Exercise details
Verbatim output required. Print the data in full.

Material provided
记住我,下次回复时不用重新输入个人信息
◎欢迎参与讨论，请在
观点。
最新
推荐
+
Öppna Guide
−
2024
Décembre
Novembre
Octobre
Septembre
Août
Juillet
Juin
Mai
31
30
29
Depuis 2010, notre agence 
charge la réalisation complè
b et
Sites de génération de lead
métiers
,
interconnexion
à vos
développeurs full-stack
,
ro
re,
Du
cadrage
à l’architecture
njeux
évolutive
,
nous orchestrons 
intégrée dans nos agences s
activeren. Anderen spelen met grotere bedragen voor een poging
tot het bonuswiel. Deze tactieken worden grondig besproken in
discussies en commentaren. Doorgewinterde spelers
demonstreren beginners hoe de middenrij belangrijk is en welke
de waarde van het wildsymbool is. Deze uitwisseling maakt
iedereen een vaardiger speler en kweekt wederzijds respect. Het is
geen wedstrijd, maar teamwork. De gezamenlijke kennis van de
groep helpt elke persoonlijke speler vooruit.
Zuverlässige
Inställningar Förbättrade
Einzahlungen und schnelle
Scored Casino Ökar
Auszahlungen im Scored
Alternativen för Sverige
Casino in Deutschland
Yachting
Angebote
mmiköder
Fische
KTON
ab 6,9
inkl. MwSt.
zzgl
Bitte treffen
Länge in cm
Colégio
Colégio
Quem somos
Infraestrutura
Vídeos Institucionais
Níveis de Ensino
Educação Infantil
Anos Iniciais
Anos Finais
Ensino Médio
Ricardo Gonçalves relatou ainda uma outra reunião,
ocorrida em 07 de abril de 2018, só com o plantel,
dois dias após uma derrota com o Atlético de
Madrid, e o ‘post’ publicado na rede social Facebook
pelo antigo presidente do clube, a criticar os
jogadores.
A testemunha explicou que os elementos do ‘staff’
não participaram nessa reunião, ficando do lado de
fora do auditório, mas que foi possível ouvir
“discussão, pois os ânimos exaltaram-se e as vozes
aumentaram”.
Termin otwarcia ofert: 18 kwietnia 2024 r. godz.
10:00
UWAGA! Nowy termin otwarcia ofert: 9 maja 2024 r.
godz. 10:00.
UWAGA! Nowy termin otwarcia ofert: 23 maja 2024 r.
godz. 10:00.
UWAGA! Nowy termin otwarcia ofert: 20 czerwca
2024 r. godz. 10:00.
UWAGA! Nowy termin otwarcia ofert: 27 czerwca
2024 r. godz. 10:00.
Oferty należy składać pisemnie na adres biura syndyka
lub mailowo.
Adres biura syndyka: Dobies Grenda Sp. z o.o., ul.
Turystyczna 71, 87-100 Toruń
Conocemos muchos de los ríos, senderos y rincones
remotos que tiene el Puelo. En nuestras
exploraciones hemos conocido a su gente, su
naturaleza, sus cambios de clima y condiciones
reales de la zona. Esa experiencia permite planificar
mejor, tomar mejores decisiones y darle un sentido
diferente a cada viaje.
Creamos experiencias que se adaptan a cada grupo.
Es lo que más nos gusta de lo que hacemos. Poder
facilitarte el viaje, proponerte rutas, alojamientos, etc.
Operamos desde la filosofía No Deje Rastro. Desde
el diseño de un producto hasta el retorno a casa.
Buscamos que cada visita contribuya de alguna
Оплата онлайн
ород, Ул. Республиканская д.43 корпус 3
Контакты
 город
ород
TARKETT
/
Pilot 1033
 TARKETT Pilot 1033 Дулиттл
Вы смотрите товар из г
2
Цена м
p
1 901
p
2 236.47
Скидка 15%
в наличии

Written answer
记住我,下次回复时不用重新输入个人信息
◎欢迎参与讨论，请在
观点。
最新
推荐
+
Öppna Guide
−
2024
Décembre
Novembre
Octobre
Septembre
Août
Juillet
Juin
Mai
31
30
29
Depuis 2010, notre agence 
charge la réalisation complè
b et
Sites de génération de lead
métiers
,
interconnexion
à vos
développeurs full-stack
,
ro
re,
Du
cadrage
à l’architecture
njeux
évolutive
,
nous orchestrons 
intégrée dans nos agences s
activeren. Anderen spelen met grotere bedragen voor een poging
tot het bonuswiel. Deze tactieken worden grondig besproken in
discussies en commentaren. Doorgewinterde spelers
demonstreren beginners hoe de middenrij belangrijk is en welke
de waarde van het wildsymbool is. Deze uitwisseling maakt
iedereen een vaardiger speler en kweekt wederzijds respect. Het is
geen wedstrijd, maar teamwork. De gezamenlijke kennis van de
groep helpt elke persoonlijke speler vooruit.
Zuverlässige
Inställningar Förbättrade
Einzahlungen und schnelle
Scored Casino Ökar
Auszahlungen im Scored
Alternativen för Sverige
Casino in Deutschland
Yachting
Angebote
mmiköder
Fische
KTON
ab 6,9
inkl. MwSt.
zzgl
Bitte treffen
Länge in cm
Colégio
Colégio
Quem somos
Infraestrutura
Vídeos Institucionais
Níveis de Ensino
Educação Infantil
Anos Iniciais
Anos Finais
Ensino Médio
Ricardo Gonçalves relatou ainda uma outra reunião,
ocorrida em 07 de abril de 2018, só com o plantel,
dois dias após uma derrota com o Atlético de
Madrid, e o ‘post’ publicado na rede social Facebook
pelo antigo presidente do clube, a criticar os
jogadores.
A testemunha explicou que os elementos do ‘staff’
não participaram nessa reunião, ficando do lado de
fora do auditório, mas que foi possível ouvir
“discussão, pois os ânimos exaltaram-se e as vozes
aumentaram”.
Termin otwarcia ofert: 18 kwietnia 2024 r. godz.
10:00
UWAGA! Nowy termin otwarcia ofert: 9 maja 2024 r.
godz. 10:00.
UWAGA! Nowy termin otwarcia ofert: 23 maja 2024 r.
godz. 10:00.
UWAGA! Nowy termin otwarcia ofert: 20 czerwca
2024 r. godz. 10:00.
UWAGA! Nowy termin otwarcia ofert: 27 czerwca
2024 r. godz. 10:00.
Oferty należy składać pisemnie na adres biura syndyka
lub mailowo.
Adres biura syndyka: Dobies Grenda Sp. z o.o., ul.
Turystyczna 71, 87-100 Toruń
Conocemos muchos de los ríos, senderos y rincones
remotos que tiene el Puelo. En nuestras
exploraciones hemos conocido a su gente, su
naturaleza, sus cambios de clima y condiciones
reales de la zona. Esa experiencia permite planificar
mejor, tomar mejores decisiones y darle un sentido
diferente a cada viaje.
Creamos experiencias que se adaptan a cada grupo.
Es lo que más nos gusta de lo que hacemos. Poder
facilitarte el viaje, proponerte rutas, alojamientos, etc.
Operamos desde la filosofía No Deje Rastro. Desde
el diseño de un producto hasta el retorno a casa.
Buscamos que cada visita contribuya de alguna
Оплата онлайн
ород, Ул. Республиканская д.43 корпус 3
Контакты
 город
ород
TARKETT
/
Pilot 1033
 TARKETT Pilot 1033 Дулиттл
Вы смотрите товар из г
2
Цена м
p
1 901
p
2 236.47
Скидка 15%
в наличии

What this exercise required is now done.